Saturday, April 20, 2013

Sobre o mestrado em Valesca Popozuda

O assunto "ê, Brasil" da semana foi a aprovação de um projeto de pesquisa na UFF. Uma aluna resolveu estudar um assunto que a alta classe cultural brasileira considera desprezível: o funk carioca de Valesca Popozuda. Eu tenho minhas críticas à aparente metodologia tal como apresentada no jornal*. Mas veja, eu acredito que é possível fazer uma análise excelente das funkeiras cariocas como expressão do feminismo no morro. Também acho que é muito prematuro já sair por aí condenando a aluna, a UFF e até o sistema de educação brasileiro sem nem ler a tese da moça. Já os comentaristas do UOL (versão brasileira dos comentaristas do youtube) no entanto fazem críticas à existência do próprio estudo, com aquela afetação intelectualóide típica de quem fala mal de Paulo Coelho mas não sabe exatamente o que está criticando porque nunca lê porra nenhuma. Mas acho que vale a pena examinar os três focos de crítica que eu vi por aí.

* não gosto dessa coisa de ficar usando ideologia (no caso o feminismo) como muleta pra análise de um fenômeno cultural (o funk) 

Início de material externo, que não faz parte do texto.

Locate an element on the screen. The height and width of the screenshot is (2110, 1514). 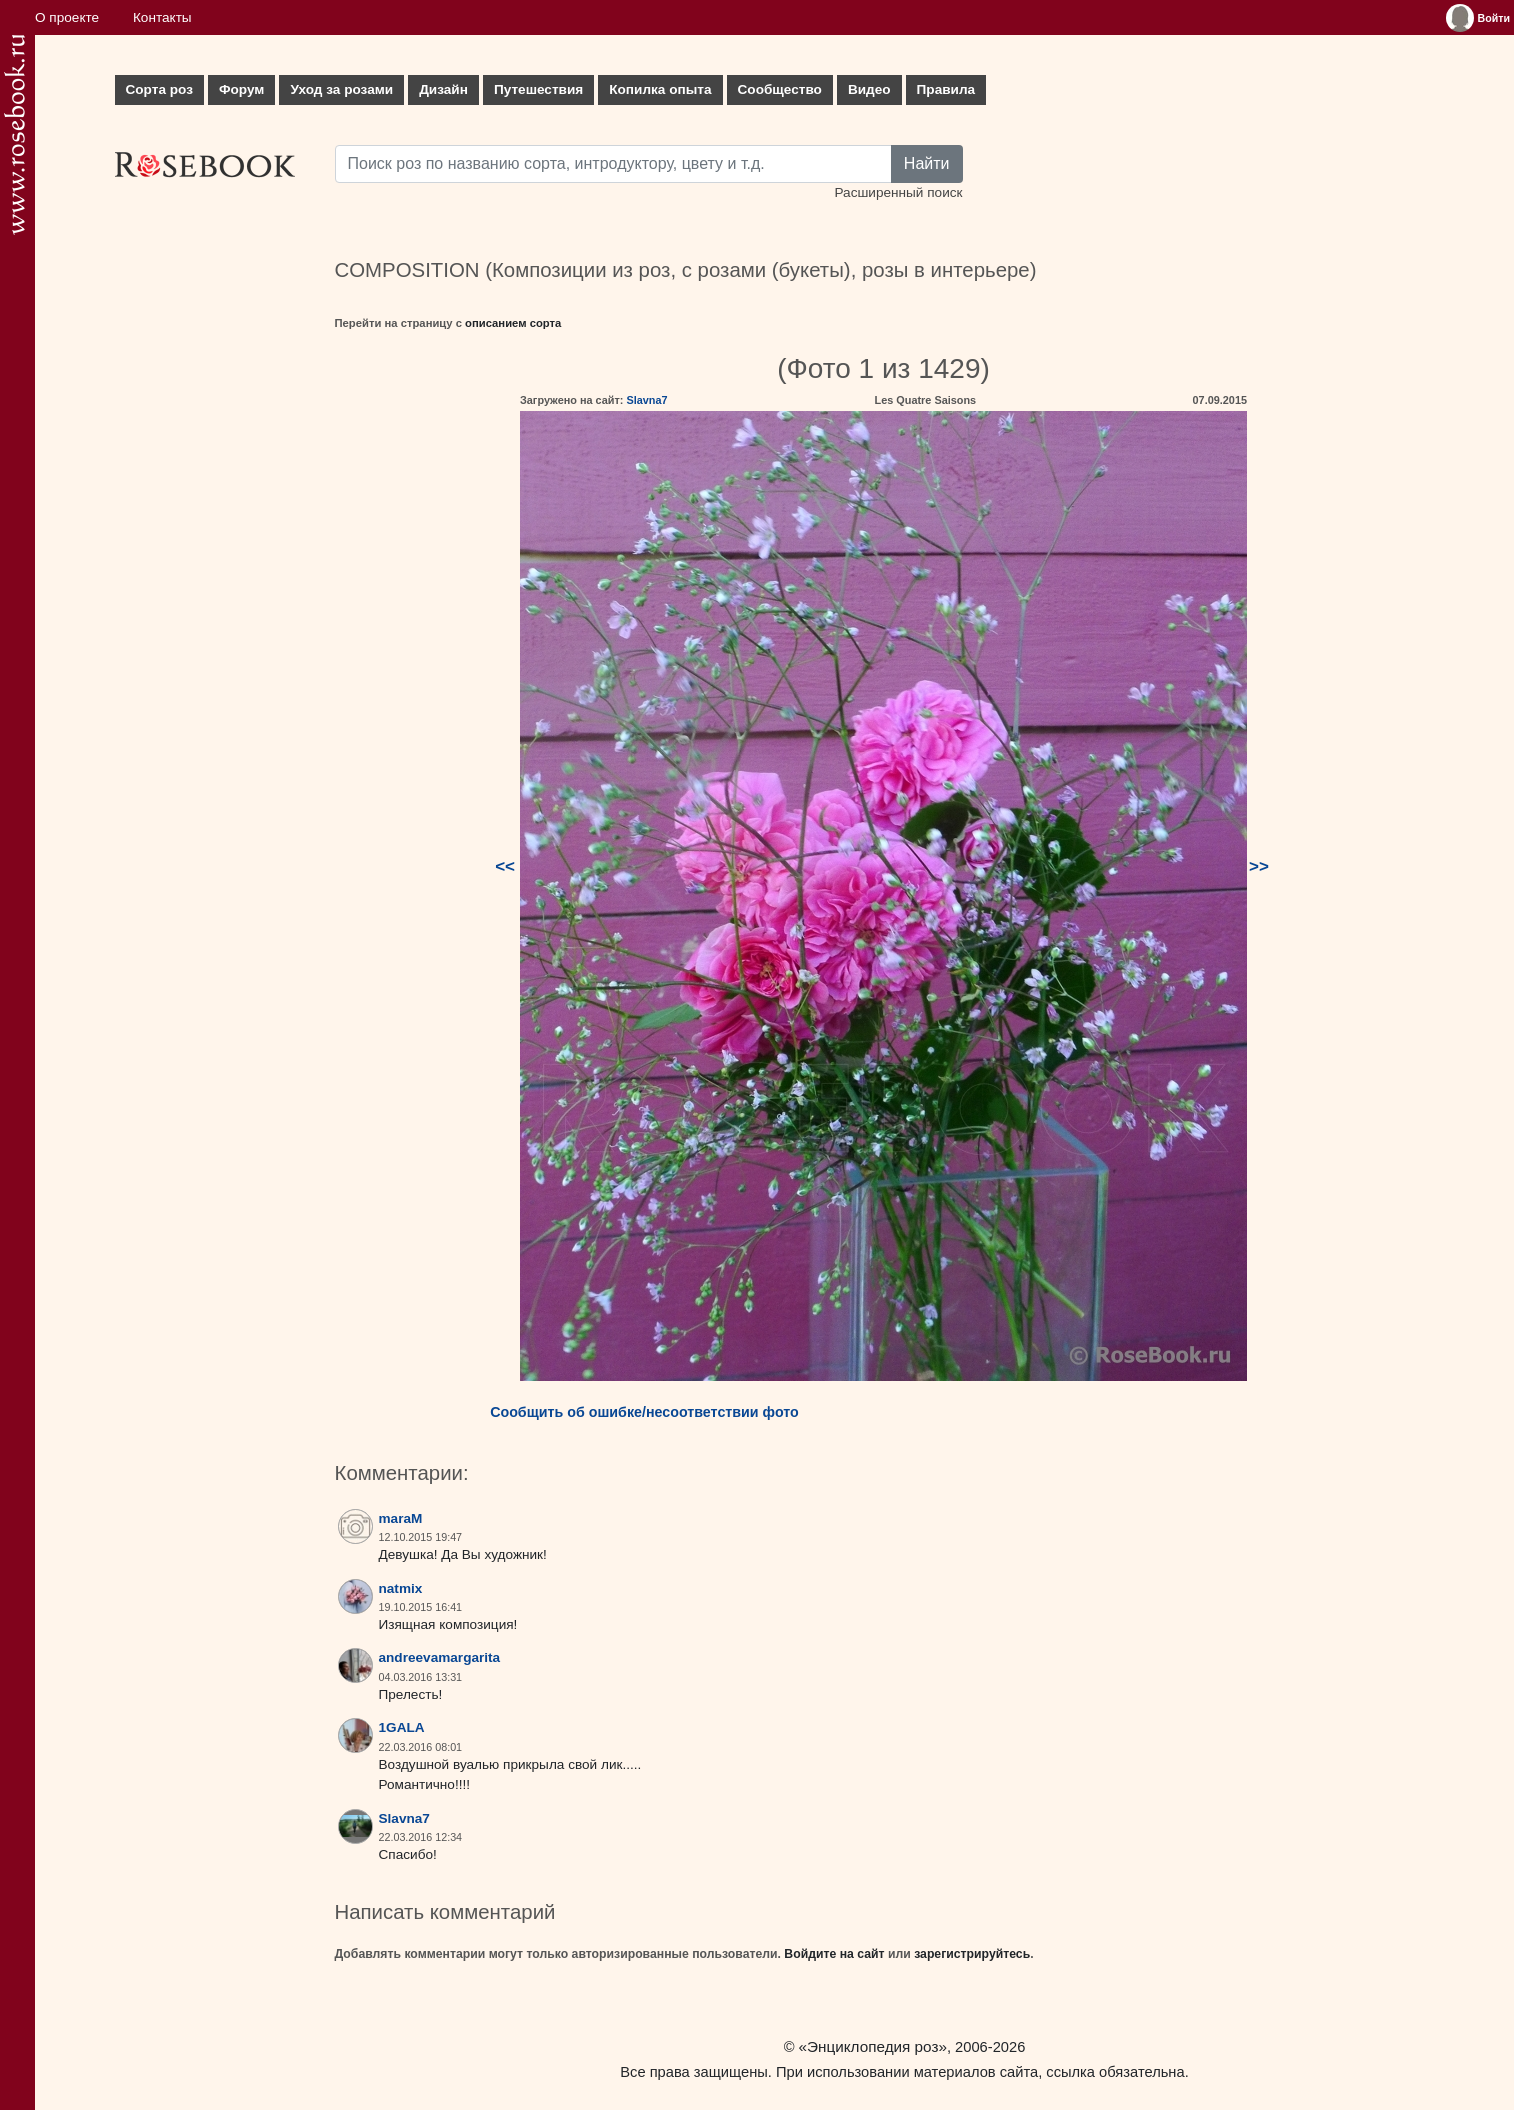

O primeiro trata da qualidade do funk no espectro cultural brasileiro. Não haveria mérito em um estudo sobre o funk carioca por este ser forma de expressão vulgar e trivial. O funk é uma porcaria, portanto qualquer estudo sobre o funk será uma porcaria. Esse é o tipo de gente que confunde um estudo com o objeto de estudo. Uma tese sobre válvulas cardíacas não é uma válvula cardíaca. Da mesma forma, um estudo sobre funk não é um funk. A tese pode ser extremamente erudita, da mesma forma que um estudo sobre Stravinsky pode ser mais incoerente que um livro de 100 páginas contendo apenas "ah lelek lek lek lek". 

A segunda crítica gira em torno do uso de recursos públicos pra esse tipo de estudo. Acho essa crítica é pertinente no mundo idealizado em que essas pessoas vivem, mas ela parte do princípio de que essa moça está roubando a vaga de alguém que poderia estar fazendo algo mais útil. O problema é que há verba para ciência no Brasil. O que falta não é dinheiro, mas gente capaz de fazer algo com isso. Sim, sempre há a opção de não investir e reduzir impostos, mas... isso não vai acontecer no Brasil.

A terceira trata da utilidade desse tipo de pesquisa. E, aliás, esse é um tipo de crítica que é estendida a todo o corpo de ciências humanas e sociais. O argumento é o que ciências humanas/sociais não servem pra nada. Isso aí é típico da modinha atual dos círculos de amantes do liberalismo* e ceticismo** no Brasil. O curioso é que em muitos casos o mesmo cara que, ao mesmo tempo que diz que estudos culturais não servem para nada, critica o monopólio do pós-comunismo nas redações e nas universidades. Uai, afinal, cultura afeta ou não o indivíduo?

* governo não tem que ficar gastando dinheiro com pesquisa!, dizem estes ao mesmo tempo que usam tecnologias criadas com investimentos deficitários governamentais como a internet ou a quimioterapia ou a Embraer

 ** ciências sociais não seguem o método de Popper! dizem estes, sem saber que a única ciência que segue o método de Popper é a que existe na cabeça deles, sem contar que estes confundem pureza metodológica com utilidade

Usando uma versão bastarda da analogia socrática presente n'A República, a cultura é a alma da sociedade. Ciência e engenharia, são como o conhecimento e coordenação motora no indivíduo. Elas são importantes para a atividade econômica e para o poder militar da nação. Mas a cultura é o que dá sustentação às diversas ideologias presentes na sociedade. Como exemplo, o espírito empreendedor nos EUA não é produto das leis americanas mas parte da alma americana, composta por figuras como George Washington Carver e Benjamin Franklin e Tom Sawyer e Charles Kane. Da mesma forma que o espírito malandro no Brasil foi composta pela presença no imaginário popular da sacanagem dos bandeirantes e senhores de capitanias e cafajestice de personagens de Machado de Assis e Nélson Rodrigues.

Estudos culturais tem o papel de analisar todos esses componentes, tal qual um psicoterapeuta destrinchando todas as influências das experiências escondidas no subconsciente do coletivo. Daí vem sua importância. Um estudo bem feito sobre o funk como expressão feminina ajuda a entender a situação da mulher no ambiente social em que ela vive. Estudos sobre a literatura tem potencial de identificar as origens do caráter nacional. Estudos históricos ajudam a entender porque a política é como é. Estudos sobre religião ajudam a entender porque a moral individual é como é. As ciências sociais e humanas são a forma como a sociedade pára para olhar o próprio umbigo.